The Hoot`s weekly column on what editorial writers dish out
You don`t say!
Darius Nakhoonwala
A lot of things happened during the week that just went by. The truly momentous of these happenings was the Srinagar- Muzaffarabad bus. But there were also sideshows such as the BJP`s 25th anniversary, the CPM`s 18th Congress and, last but not least, Somnath Chatterjee`s little tantrum over frisking.
On the first three, leader writers in all the major newspapers sang in unison. The gushing about the bus was embarrassing in its fulsomeness. Advice that the BJP needed to forget a few things and learn some new things was freely given by all. Ditto for the CPM. Both it and BJP were told to get themselves a new leadership and stop living in the past. Easy stuff.
What caught my attention, however, was the Tantrum. Somnath Chatterjee, who said recently, "I do not cayere for the Sarkar". He had got offended again, this time with the loutish Australians who insisted on frisking him even though he was going to Canberra as the Speaker of the Indian Parliament to attend a Commonwealth Parliament Association meeting, and not to visit the beaches as a private citizen, perchance to ogle the nudes.
Amongst the English newspapers only the Indian Express thought it fit to comment (The Hindu, as a matter of editorial policy, does not criticise the Left but woe betide a BJP functionary, say, Murli Manohar Joshi, who made a similar fuss). The Express archly asked Mr Chatterjee not to be so silly. "Does the Hon`ble Speaker realise how undemocratic his objections are? By projecting Canberra`s refusal to put in abeyance a law that mandates frisking as an "affront" to India, he undermines the very democratic ideal he invokes." Why? Because if you want total security everyone has to frisked, said the paper, never mind your status. "As a sign of allegiance to the equality that sustains Indian democracy, let there be no differentiation. Speaker Sir, you may just find that equating exceptionalism as respect was just that most dangerous of things, false consciousness."
But the larger Hindi papers took the opposite view. Well done, Sir, said the Navbharat Times and Sock it to them, said the Hindustan. Both made the point that a distinction had to be made between high constitutional functionaries of countries and the hoi polloi. They also said that if Britain and some other countries had not seen the need to frisk the Indian Speaker, why was Australia being so obdurate?

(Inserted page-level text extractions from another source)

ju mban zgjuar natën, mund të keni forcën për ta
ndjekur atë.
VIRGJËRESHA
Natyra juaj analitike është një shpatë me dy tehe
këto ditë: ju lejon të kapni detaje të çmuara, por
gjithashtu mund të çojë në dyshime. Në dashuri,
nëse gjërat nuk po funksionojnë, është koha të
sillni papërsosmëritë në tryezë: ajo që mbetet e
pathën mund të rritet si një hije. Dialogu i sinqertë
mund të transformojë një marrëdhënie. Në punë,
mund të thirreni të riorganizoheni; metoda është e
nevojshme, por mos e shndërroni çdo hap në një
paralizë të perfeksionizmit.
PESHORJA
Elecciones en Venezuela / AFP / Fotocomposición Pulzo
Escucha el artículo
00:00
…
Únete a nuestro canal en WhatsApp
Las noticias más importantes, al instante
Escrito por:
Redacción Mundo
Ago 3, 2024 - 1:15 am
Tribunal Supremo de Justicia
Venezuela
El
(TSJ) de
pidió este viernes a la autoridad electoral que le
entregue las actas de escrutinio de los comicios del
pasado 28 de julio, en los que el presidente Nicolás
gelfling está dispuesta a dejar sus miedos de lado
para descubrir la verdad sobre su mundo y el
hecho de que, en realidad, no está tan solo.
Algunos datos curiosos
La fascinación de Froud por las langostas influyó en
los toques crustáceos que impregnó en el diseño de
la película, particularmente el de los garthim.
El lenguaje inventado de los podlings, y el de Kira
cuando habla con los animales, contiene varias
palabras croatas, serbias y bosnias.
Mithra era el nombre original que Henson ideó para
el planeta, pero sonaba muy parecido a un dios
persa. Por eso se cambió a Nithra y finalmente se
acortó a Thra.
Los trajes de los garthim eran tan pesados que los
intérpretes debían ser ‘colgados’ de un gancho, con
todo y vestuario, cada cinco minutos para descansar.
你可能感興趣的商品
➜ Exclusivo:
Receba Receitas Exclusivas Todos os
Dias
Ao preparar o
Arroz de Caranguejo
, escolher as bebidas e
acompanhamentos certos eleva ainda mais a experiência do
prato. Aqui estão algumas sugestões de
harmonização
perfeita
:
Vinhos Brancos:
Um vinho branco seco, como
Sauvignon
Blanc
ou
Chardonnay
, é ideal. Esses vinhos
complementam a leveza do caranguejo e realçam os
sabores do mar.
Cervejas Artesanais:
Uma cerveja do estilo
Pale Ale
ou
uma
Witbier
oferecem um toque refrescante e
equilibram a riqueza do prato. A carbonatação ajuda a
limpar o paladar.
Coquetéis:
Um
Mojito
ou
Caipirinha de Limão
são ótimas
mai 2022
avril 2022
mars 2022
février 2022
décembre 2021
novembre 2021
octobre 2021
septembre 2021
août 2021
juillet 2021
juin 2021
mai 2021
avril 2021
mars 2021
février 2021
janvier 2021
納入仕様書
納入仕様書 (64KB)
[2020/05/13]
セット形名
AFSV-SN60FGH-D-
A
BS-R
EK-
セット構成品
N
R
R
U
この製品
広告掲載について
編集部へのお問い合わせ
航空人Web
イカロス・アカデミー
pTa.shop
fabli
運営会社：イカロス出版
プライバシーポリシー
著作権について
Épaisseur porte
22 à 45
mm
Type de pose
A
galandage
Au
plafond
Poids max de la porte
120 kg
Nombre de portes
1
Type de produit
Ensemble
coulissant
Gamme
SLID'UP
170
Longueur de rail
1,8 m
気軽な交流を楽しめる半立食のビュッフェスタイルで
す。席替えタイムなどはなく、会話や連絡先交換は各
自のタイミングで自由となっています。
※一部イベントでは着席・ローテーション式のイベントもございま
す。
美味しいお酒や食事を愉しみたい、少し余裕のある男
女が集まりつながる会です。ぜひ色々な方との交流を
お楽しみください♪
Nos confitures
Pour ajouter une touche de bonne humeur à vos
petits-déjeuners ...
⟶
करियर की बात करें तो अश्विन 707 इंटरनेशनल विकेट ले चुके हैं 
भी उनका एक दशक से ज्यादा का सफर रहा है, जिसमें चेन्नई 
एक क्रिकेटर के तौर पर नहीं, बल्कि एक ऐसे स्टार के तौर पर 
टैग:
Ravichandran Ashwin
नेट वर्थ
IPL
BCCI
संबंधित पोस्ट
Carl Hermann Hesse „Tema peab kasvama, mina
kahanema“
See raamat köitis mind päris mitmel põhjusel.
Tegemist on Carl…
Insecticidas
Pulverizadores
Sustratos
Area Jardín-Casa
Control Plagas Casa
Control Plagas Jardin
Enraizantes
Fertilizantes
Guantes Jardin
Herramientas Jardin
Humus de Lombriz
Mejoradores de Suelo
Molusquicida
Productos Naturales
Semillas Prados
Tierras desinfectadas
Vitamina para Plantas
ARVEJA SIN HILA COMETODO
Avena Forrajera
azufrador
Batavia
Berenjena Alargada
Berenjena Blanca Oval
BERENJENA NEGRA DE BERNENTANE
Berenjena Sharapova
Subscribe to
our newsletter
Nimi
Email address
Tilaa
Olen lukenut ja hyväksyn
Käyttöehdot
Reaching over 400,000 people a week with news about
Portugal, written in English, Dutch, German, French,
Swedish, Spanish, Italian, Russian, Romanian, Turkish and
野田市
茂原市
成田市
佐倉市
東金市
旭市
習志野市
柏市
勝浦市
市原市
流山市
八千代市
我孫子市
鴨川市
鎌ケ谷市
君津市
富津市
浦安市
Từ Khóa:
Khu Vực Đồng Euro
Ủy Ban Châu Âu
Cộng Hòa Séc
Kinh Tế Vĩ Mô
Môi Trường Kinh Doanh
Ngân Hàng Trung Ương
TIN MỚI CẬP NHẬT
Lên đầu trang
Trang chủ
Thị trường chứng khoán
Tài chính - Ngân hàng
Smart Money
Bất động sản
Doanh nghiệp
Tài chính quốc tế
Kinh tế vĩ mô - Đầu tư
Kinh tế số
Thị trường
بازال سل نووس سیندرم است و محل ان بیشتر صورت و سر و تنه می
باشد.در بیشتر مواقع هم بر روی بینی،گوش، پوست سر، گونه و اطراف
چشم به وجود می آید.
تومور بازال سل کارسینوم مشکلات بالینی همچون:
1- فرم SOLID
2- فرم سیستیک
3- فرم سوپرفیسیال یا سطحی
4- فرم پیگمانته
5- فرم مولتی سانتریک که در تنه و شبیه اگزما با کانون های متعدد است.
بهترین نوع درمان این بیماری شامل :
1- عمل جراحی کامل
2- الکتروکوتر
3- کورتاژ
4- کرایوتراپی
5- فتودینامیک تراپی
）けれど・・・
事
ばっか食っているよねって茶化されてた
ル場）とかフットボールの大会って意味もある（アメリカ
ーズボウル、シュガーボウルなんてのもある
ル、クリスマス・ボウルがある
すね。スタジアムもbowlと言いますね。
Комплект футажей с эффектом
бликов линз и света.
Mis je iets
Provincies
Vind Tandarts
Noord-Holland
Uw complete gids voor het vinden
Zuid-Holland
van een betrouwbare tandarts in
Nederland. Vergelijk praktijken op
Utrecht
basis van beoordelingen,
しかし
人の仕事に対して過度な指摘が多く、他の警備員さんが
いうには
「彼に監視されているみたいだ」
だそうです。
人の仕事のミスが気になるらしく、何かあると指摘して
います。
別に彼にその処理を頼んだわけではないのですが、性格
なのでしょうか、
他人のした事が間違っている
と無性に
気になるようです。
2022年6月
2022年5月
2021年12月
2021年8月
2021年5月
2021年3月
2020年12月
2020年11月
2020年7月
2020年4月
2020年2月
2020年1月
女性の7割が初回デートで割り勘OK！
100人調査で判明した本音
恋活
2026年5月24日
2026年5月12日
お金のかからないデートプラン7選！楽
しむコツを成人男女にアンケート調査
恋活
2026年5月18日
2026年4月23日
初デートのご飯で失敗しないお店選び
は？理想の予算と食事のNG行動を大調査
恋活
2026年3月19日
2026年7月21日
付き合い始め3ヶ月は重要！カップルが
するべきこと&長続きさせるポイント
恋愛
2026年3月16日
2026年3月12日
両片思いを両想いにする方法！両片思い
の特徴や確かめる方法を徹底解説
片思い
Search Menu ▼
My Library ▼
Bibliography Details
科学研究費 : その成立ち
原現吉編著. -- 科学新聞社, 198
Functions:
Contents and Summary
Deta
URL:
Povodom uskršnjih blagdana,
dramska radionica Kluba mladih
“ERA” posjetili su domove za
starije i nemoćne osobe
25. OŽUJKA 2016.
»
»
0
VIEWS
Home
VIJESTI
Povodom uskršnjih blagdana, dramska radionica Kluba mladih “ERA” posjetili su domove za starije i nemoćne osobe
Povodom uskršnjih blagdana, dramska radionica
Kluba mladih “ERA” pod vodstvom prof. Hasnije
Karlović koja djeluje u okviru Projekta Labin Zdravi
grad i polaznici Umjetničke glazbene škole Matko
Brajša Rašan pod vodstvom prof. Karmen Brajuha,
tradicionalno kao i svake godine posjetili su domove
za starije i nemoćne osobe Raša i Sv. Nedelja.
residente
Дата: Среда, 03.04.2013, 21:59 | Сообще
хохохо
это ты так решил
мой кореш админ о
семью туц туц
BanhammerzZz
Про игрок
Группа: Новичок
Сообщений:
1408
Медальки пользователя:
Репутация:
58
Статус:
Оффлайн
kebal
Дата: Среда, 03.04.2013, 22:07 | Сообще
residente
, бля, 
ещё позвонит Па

They dismissed the Australian plea that frisking of everyone on arrival was required by law and that unless the law was changed there was nothing the Australian government could do. Both referred to the strip-search that George Fernandes had to endure in the US (neither apparently knows that Murli Manohar Joshi was also stripped and searched) and praised Mr Chatterjee for upholding Indian honour.
Whatever view one holds of the Chatterjee tantrum, the incident does point to an emerging need. This is for countries to enter a multilateral agreement that official visitors holding constitutional office will not be frisked and searched. If there is resistance, the answer must be for others, too, to search everyone else. One wonders hat would happen if President Musharraf was searched, or for that matter, Paul Wolfowitz, Condoleeza Rice and Donald Rumsfeld et al.
But does India have the guts to follow the example of Brazil which requires all Americans to be finger-printed on arrival? I think not.